PRESENCE MAROCAINE ET PRESENCE FRANÇAISE

(D'après les indices de la CIU de Paris) *

 

*Texte publié dans La vérité; n° 244 (17-23 février 2006). Pp 26-27

 

 

Mohamed Elmedlaoui

IURS – Univ. Mohammed V de Rabat

 

La morale

L'histoire a besoin d'une génération au moins pour se ressaisir dans certains de ses épisode. Ce qui semble atteint aujourd'hui pour les relations franco-marocaines.

 

Prétexte d'un rappel

 Le parcours d'un roi - Le Maroc de Mohammed VI

 

 

 

Le texte-2007 ici rappelé

 

«En ce jour, IX mai  de l'an MCMXXIII, en présence de M. Léon Bérard, ministre de l'Instruction Publique et des Beaux-Arts et de plusieurs autres personnages très notables, représentants qualifiés de plusieurs nations (…), le présent parchemin a été déposé par M. le recteur Paul Appel, président du Conseil de l'Université de Paris et par Monsieur Emile Deutsch de la Meurthe, citoyen français

C'est là un extrait du texte du parchemin scellé le 9 mai 1923, au centre de l’espace qui deviendrait par la suite la Cité Internationale Universitaire de Paris. Un texte gravé dans «la première pierre d'un groupe de construction destinées à pourvoir de logements salubres et économiques trois cent cinquante étudiants et étudiantes peu fortunés».  Le texte, ainsi gravé sur pierre, est toujours visible dans le flan nord à l’angle nord-est de la tour à horloge du bâtiment administratif du groupe de logements Fondation Deutsch de la Meurthe, actuellement (2005) et depuis plus d'un an, en rénovation.
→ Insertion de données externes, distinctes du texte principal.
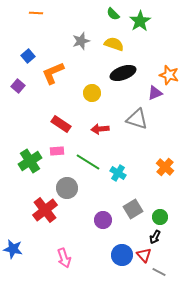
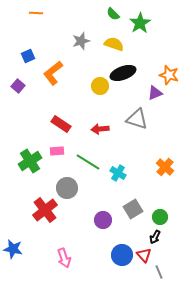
green star: moved 2 px down
blue square: rotated 16 degrees clockwise
orange L-shape: rotated 15 degrees counterclockwise
yellow circle: moved 8 px right, 7 px up
gray line: rotated 40 degrees clockwise
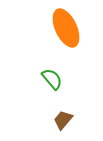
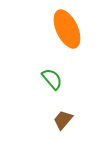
orange ellipse: moved 1 px right, 1 px down
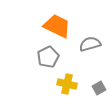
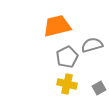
orange trapezoid: rotated 40 degrees counterclockwise
gray semicircle: moved 2 px right, 1 px down
gray pentagon: moved 19 px right
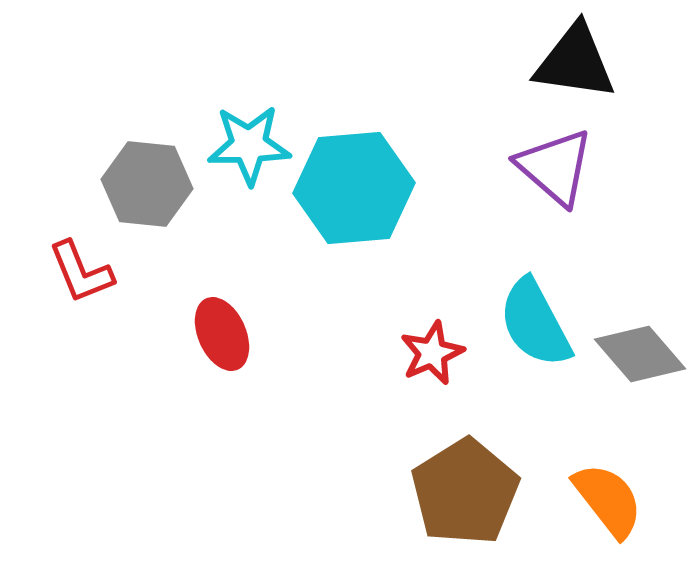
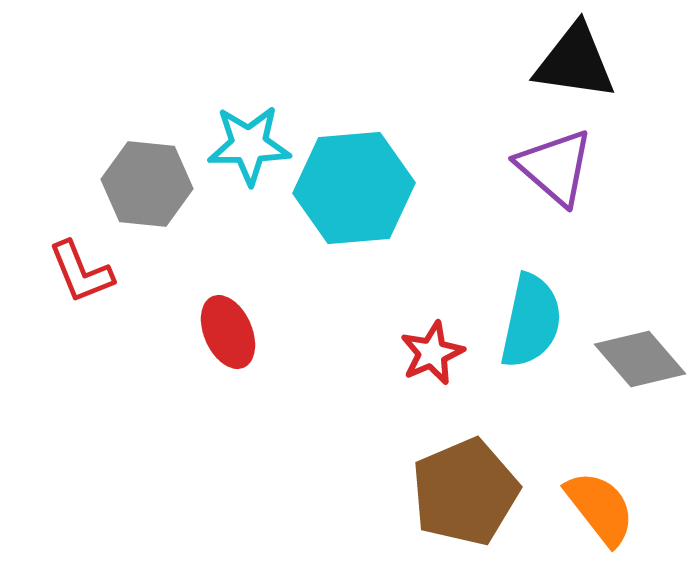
cyan semicircle: moved 4 px left, 2 px up; rotated 140 degrees counterclockwise
red ellipse: moved 6 px right, 2 px up
gray diamond: moved 5 px down
brown pentagon: rotated 9 degrees clockwise
orange semicircle: moved 8 px left, 8 px down
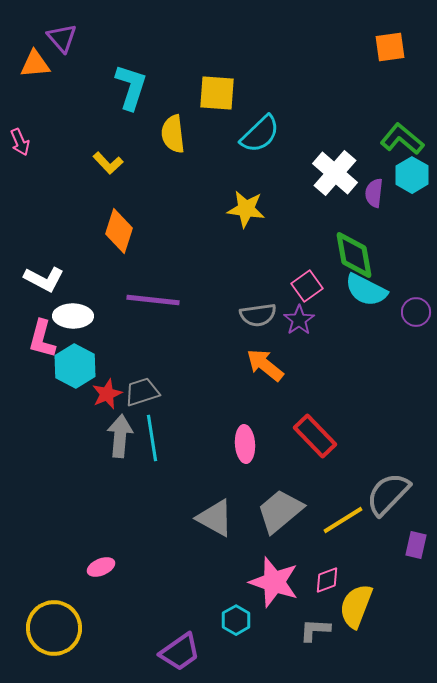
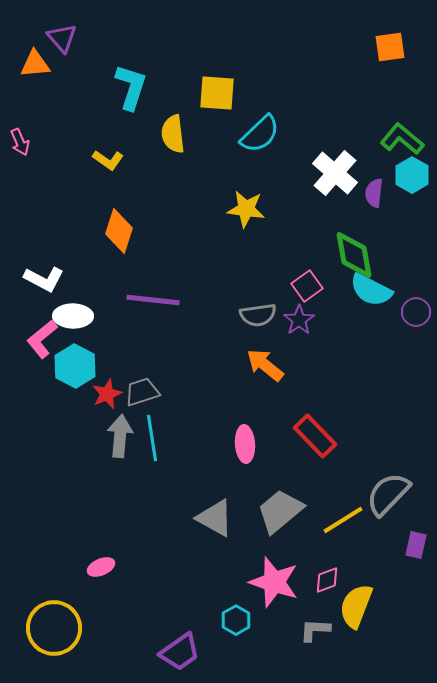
yellow L-shape at (108, 163): moved 3 px up; rotated 12 degrees counterclockwise
cyan semicircle at (366, 290): moved 5 px right
pink L-shape at (42, 339): rotated 36 degrees clockwise
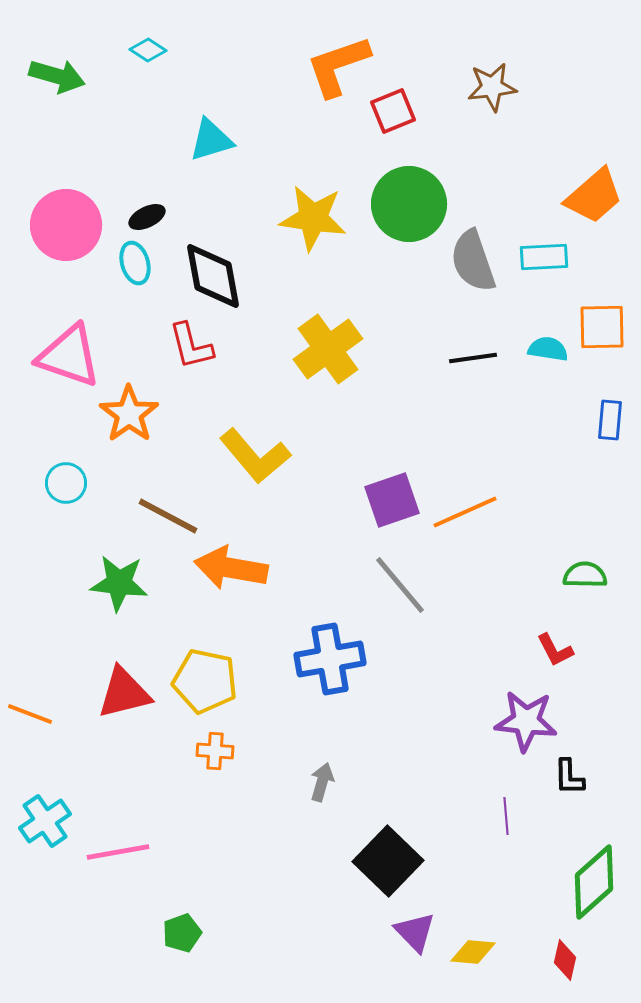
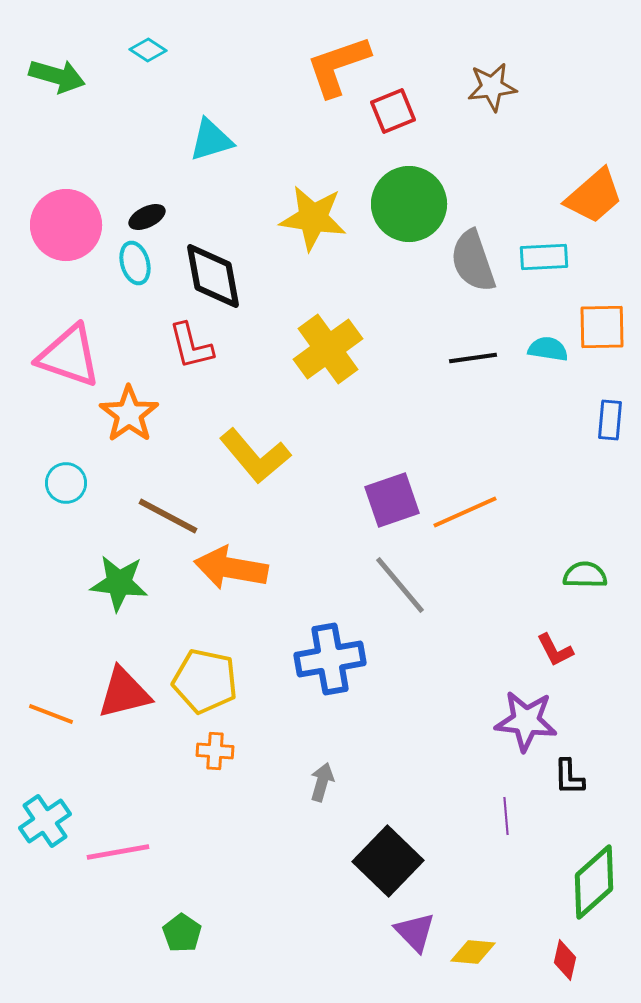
orange line at (30, 714): moved 21 px right
green pentagon at (182, 933): rotated 18 degrees counterclockwise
Reconnaissant la générosité du mécène Emile Deutsch de la Meurthe, le texte ajoute que «Cette fondation, créée par lui, est la première de celles qui bientôt vont naître et vivre sur le même domaine, toutes destinées aux étudiants et dues à l'initiative de personnes généreuses, françaises ou étrangères, amis de la France. L'ensemble de ces établissements formera la Cité Universitaire, bourgade d'étudiants située entre le parc Montsouris et un autre parc spécialement aménagé pour eux par la sollicitude de la ville de Paris. Ainsi aura été allumé un foyer de culture française et humaine où trois milles étudiants venus de tous pays, pourvus de livres, de soleil et de plein air, rapprochés dans une émulation affectueuse et faisant honneur à la plus vielle université d'Europe, travailleront, de concert au perfectionnement harmonieux de leurs esprits et de leur corps, au progrès de la science et à  l'entente de leurs nations ».

 

Dans le cadre des initiatives généreuses, françaises et étrangères, dont parle le texte ci-dessus, et grâce à un mode de présence marocaine dans le monde, assurée malgré le protectorat ou grâce à lui, «une convention pour l'édification de la Maison du Maroc au sein du parc de la Cité Internationale Universitaire de Paris fut signée par le Gouvernement marocain le 4 juillet 1949. En octobre 1953, le pavillon du Maroc ouvrit ses portes aux étudiants». (http://www.ciup.fr/maroc.htm).

 

Aujourd'hui (2005), sous un autre mode d'existence marocaine dans le monde, plus d'un demi siècle après l'indépendance, les étudiant(e)s marocain(e)s, s'ils/elles l'ont jamais fait pleinement un jour, ne peuvent plus participer à cet espace académique  à la grecque ancienne où  «pourvus de livres, de soleil et de plein air, rapprochés dans une émulation affectueuse et faisant honneur à la plus vielle université d'Europe, travailleront, de concert au perfectionnement harmonieux de leurs esprits et de leur corps, au progrès de la science et à  l'entente [des] nations». Pour le faire il leur faudrait tout simplement, en plus d'un nouvel esprit industrieux, entrepreneur et pas nécessairement uniquement revendicatif et  militant dans tous les sens du terme, disposer d'une Maison du Maroc à porte ouverte, qui s'intègre pleinement, sur le plan gestionnaire, dans l'environnement du système de valeurs qui émane du texte de ce parchemin qui gît au fond de l'angle nord-est de la Fondation Deutsch de la Meurthe.

 

Or, depuis 07 novembre 2001, et suite à un débarquement d'étudiants SDF marocains dans les halls de cette maison le 3 septembre 2001 pour exiger un logement, auxquels s'est jointe, par solidarité, une partie des résidents de la maison pour appuyer leur refus d'évacuer l'établissement pour cause de travaux de rénovation déjà annoncés, le portail typiquement maure du n° 1, Boulevard Jourdan, aujourd'hui entièrement enseveli dans la forêt des échafaudages du chantier du tramway de Paris en cours de construction, a ses deux battants scellés jour et nuit, avec comme seule information un panneau de chantier à moitié caché par la tôle de clôture et où l'on ne peut lire que ceci "Travaux de rénovation de la Maison du Maroc. Maître d'œuvre: Maison du Maroc. Diagnostic et pré programme". Aucune autre précision.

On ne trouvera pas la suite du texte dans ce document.